Saved entries:
##############################

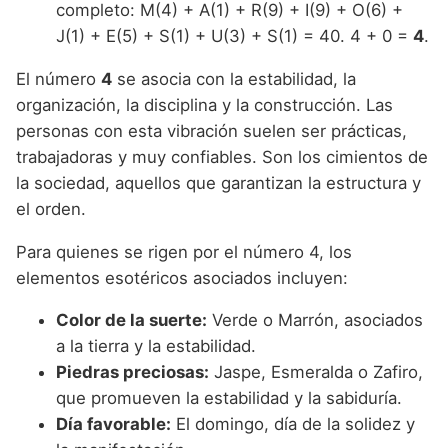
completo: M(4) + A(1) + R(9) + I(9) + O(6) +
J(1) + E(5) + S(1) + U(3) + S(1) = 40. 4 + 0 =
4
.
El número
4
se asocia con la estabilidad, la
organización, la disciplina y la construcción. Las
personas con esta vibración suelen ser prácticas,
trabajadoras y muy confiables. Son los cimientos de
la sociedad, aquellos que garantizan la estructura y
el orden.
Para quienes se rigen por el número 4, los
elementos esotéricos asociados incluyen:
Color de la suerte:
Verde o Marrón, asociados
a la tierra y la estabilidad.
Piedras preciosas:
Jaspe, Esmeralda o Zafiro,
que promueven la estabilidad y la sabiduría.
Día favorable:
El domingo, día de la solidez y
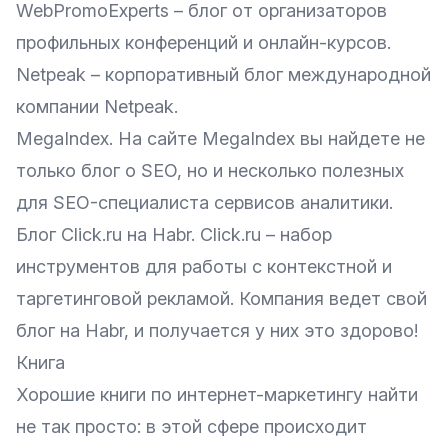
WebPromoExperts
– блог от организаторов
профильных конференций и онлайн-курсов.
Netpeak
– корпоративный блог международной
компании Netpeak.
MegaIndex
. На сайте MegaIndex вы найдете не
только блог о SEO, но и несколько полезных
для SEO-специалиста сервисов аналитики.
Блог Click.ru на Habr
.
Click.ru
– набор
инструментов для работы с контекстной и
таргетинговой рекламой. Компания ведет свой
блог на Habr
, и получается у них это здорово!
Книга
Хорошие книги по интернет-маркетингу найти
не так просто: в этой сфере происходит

##############################

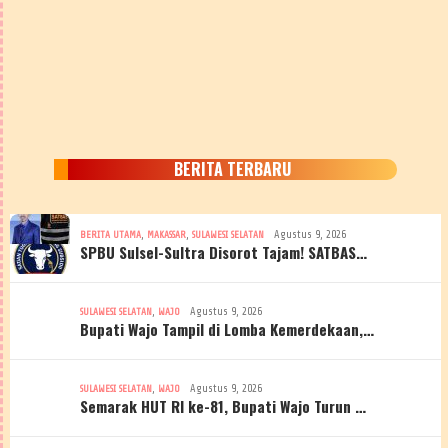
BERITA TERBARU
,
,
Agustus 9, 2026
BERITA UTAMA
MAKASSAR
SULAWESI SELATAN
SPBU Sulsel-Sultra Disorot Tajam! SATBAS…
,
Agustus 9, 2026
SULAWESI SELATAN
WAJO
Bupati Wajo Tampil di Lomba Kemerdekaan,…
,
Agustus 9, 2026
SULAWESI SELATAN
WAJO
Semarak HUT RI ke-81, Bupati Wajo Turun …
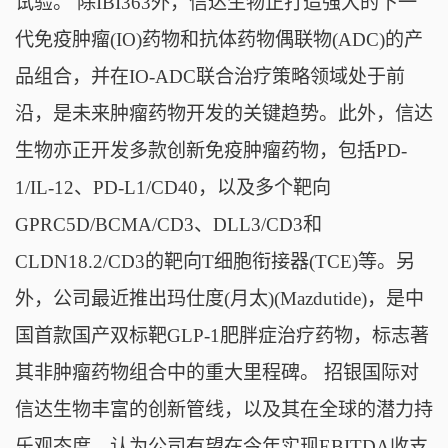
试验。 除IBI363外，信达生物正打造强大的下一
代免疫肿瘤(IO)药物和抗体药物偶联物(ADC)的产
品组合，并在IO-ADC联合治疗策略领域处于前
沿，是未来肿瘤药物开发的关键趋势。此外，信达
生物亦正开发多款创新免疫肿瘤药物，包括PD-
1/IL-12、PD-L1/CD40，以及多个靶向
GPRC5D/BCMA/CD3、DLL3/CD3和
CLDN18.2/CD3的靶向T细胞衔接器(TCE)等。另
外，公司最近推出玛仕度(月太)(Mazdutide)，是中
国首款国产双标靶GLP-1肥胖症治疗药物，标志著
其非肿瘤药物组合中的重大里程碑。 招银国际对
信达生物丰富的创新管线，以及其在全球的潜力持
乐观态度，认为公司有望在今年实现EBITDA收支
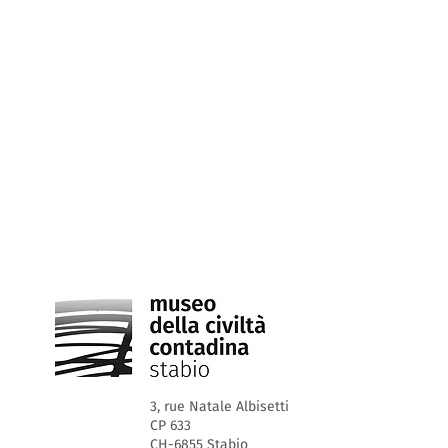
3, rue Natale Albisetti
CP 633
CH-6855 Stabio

##############################

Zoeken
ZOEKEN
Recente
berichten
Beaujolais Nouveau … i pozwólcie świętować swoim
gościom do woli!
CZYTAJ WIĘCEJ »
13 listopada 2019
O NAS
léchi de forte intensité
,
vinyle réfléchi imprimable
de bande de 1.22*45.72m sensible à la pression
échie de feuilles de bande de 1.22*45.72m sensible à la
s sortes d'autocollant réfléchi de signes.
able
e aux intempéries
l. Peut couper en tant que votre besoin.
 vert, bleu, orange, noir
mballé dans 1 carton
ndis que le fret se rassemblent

##############################

→ **Work required**
Look above for the line containing "GPRC5D/BCMA/CD3、DLL3/CD3和", then write out every line from there down to the line containing "CH-6855 Stabio", that line included, with no pictures.

→ **Written reply**
GPRC5D/BCMA/CD3、DLL3/CD3和
CLDN18.2/CD3的靶向T细胞衔接器(TCE)等。另
外，公司最近推出玛仕度(月太)(Mazdutide)，是中
国首款国产双标靶GLP-1肥胖症治疗药物，标志著
其非肿瘤药物组合中的重大里程碑。 招银国际对
信达生物丰富的创新管线，以及其在全球的潜力持
乐观态度，认为公司有望在今年实现EBITDA收支
3, rue Natale Albisetti
CP 633
CH-6855 Stabio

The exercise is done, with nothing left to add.